Every image had a line of biting text beneath it.
[I heard you tried to talk to Rhett again today. Don’t you have any shame? He’s my fiancé now. What exactly are you trying to prove?]
[You don’t get it, do you? It’ll always be me by Rhett’s side–me, not you. Mom and Dad have already made it clear they’re helping me. Just give it up.]
[You were never supposed to exist in the first place. You were born to save me, and that’s it. Everything I want–you’re supposed to hand over. Including Rhett. Unless you’d rather stop being a part of this pack.]
Rhett’s hands were shaking now.
His fury boiled over, filling every inch of him like wildfire.
So this was it.
This was the truth.
Arabella had stolen Isla’s life, piece by piece, while her parents stood by and helped.
It wasn’t just a lie—it was a calculated, premeditated deception that had wrecked years of his and Isla’s lives.
And now, finally, he saw it all.
And he knew exactly what to do.
He ordered the Beta to bring Arabella in–now.
Back at the Grayscale estate, Arabella had locked herself in her room all day. But the moment she heard Rhett wanted to see her, she lit up.
She assumed her parents had worked their magic. Maybe they’d explained things. Maybe Rhett was ready to forgive her.

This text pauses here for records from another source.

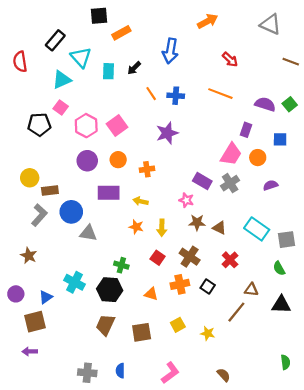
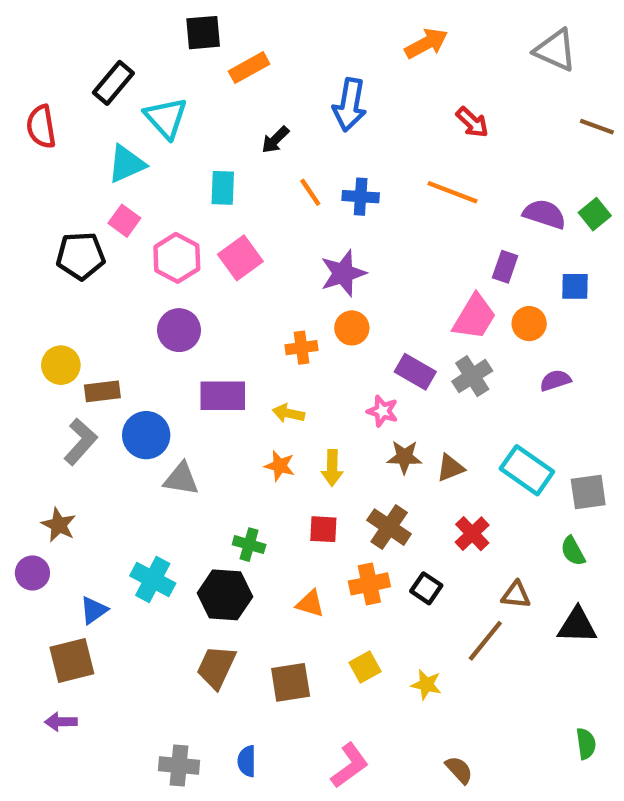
cyan rectangle: (109, 71) -> (223, 188), moved
orange circle: (118, 160) -> (352, 328), moved
brown triangle: (219, 228) -> (450, 468), turned -48
red square: (158, 258) -> (323, 529), turned -32
purple circle: (16, 294) -> (32, 573), moved

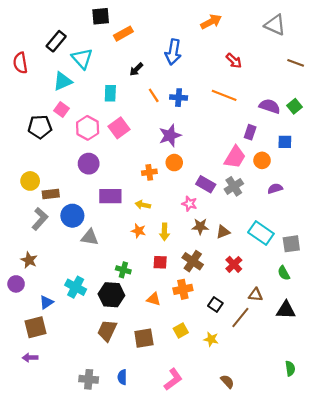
black square: (426, 588) -> (215, 305), moved

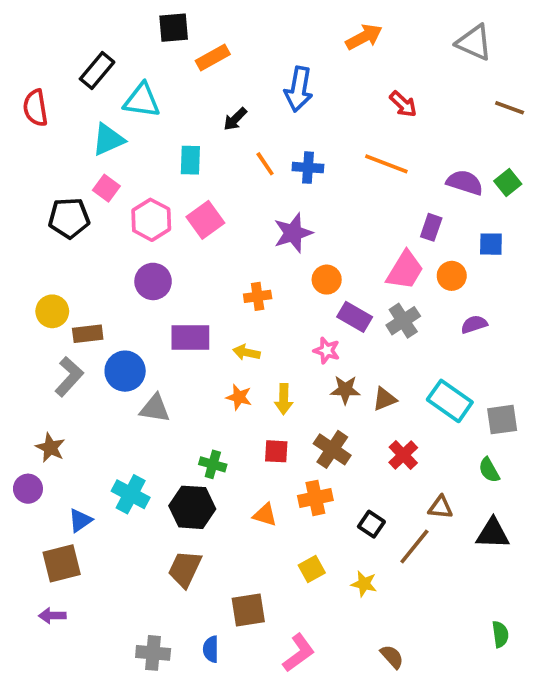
cyan triangle: (82, 59) -> (142, 100), turned -40
orange circle: (174, 163) -> (327, 280), moved
brown square: (144, 338) -> (248, 610), moved

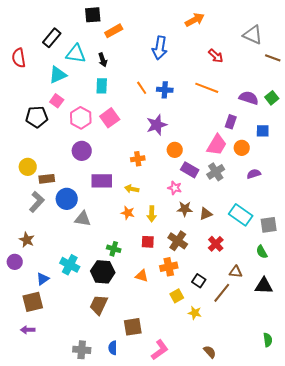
gray triangle: (474, 43) -> (253, 35), moved
black arrow: (235, 119) -> (103, 60), moved, turned -64
yellow square: (312, 569) -> (177, 296), moved

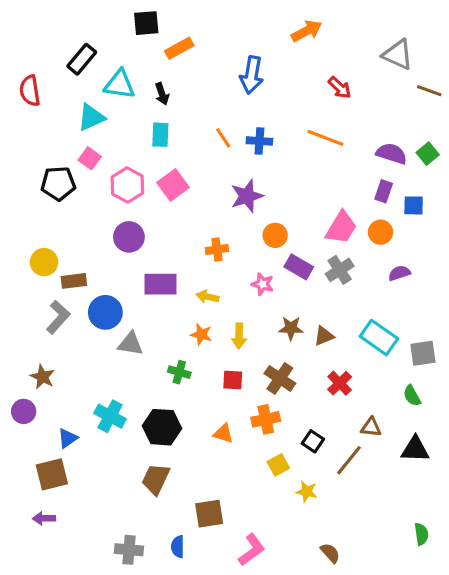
purple rectangle: (231, 122) -> (384, 191), moved
pink star: (175, 188) -> (263, 284), moved
green cross: (114, 249) -> (179, 372), moved

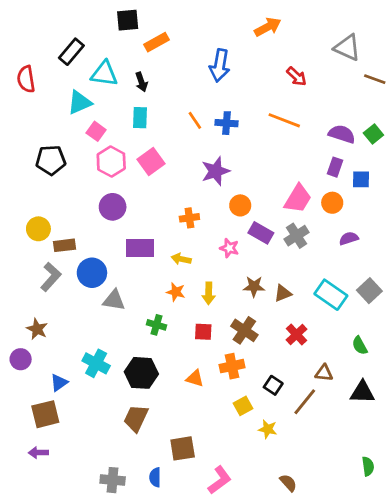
pink square: (90, 158) -> (96, 131), moved
gray square: (423, 353) -> (369, 291), moved, turned -35

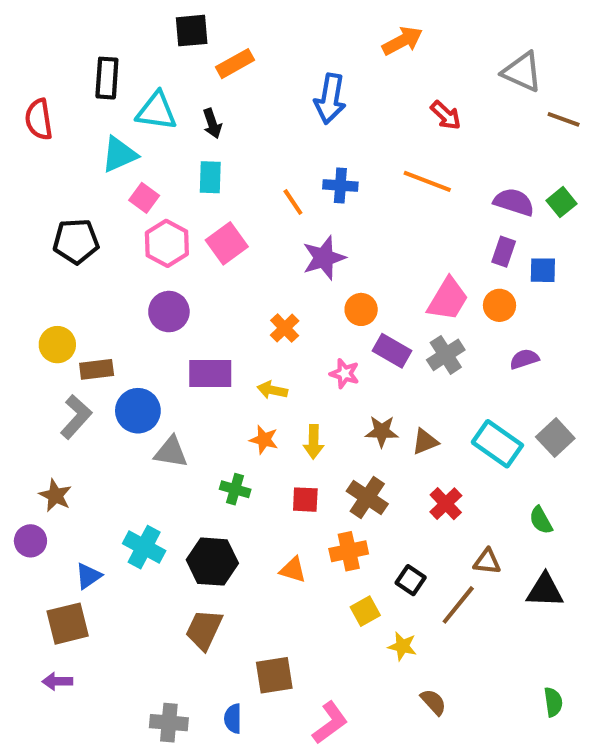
black rectangle: (71, 52) -> (107, 78), turned -36
orange line: (195, 120) -> (293, 202), moved
orange cross: (189, 218) -> (285, 328), turned -36
brown semicircle: (288, 483) -> (433, 702), moved

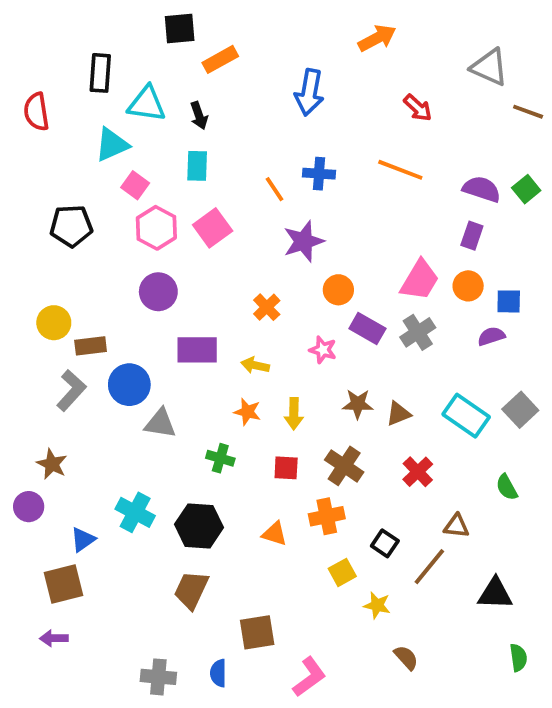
blue square: (543, 270) -> (509, 301), moved
black triangle: (545, 590) -> (495, 594), moved

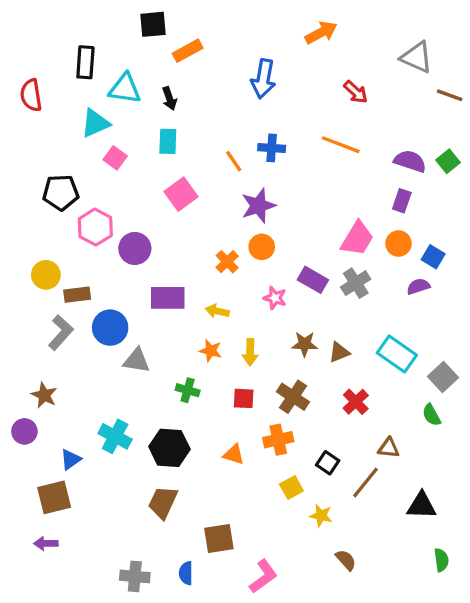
pink hexagon: (156, 228) -> (95, 227), moved
orange circle: (338, 290) -> (262, 247), moved
blue square: (509, 301) -> (433, 257), turned 30
gray square: (520, 410) -> (443, 377), moved

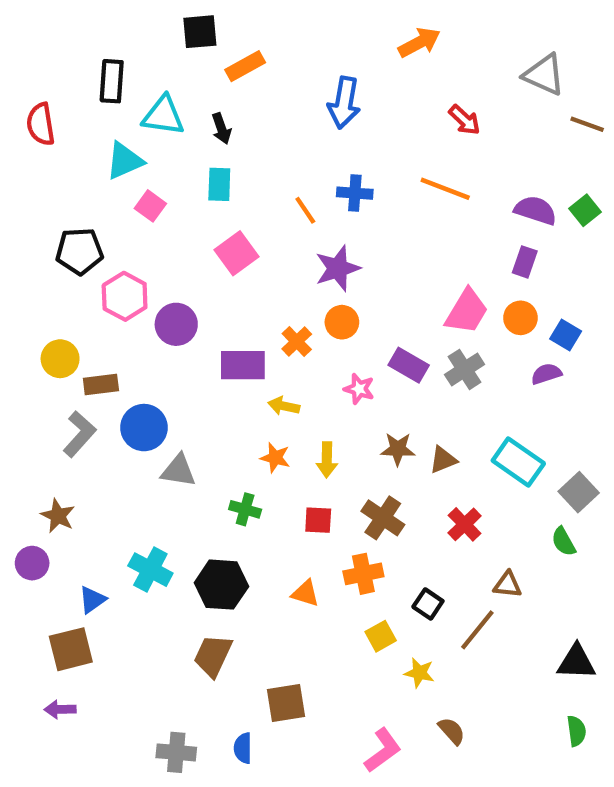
purple rectangle: (168, 298) -> (243, 365), moved
black triangle: (422, 506) -> (576, 662), moved
pink L-shape: (263, 576) -> (383, 750), moved

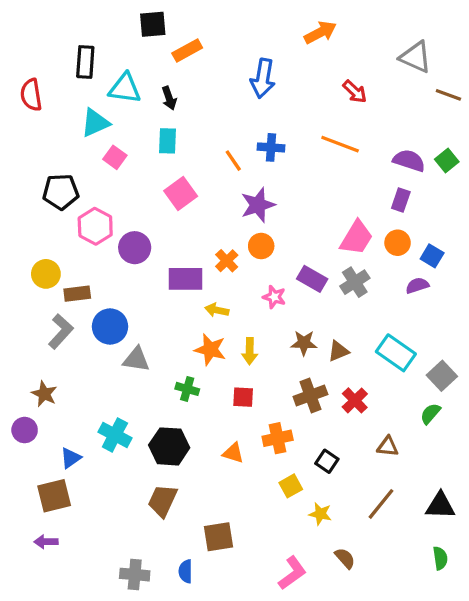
orange star: (275, 458) -> (210, 350), size x1.4
brown cross: (383, 518) -> (310, 396), moved, turned 36
green semicircle: (563, 542) -> (430, 414), turned 70
brown line: (477, 630) -> (381, 504), moved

She changed clothes, did her makeup twice, then finally stepped out, slow and smug
“Drive carefully,” she told the Beta with a flip of her compact mirror. “No sudden stops. I don’t want to smudge my lipstick.”
She had no idea what was coming.
The Beta didn’t argue. He didn’t even respond.
He just glanced at her through the rearview mirror an unreadable look in his eyes.
Not pity.
Not judgment.
More like… indifference. Or maybe anticipation.
Because he knew Rhett. Better than most.
And Arabella? She had no idea what kind of fire she was walking into.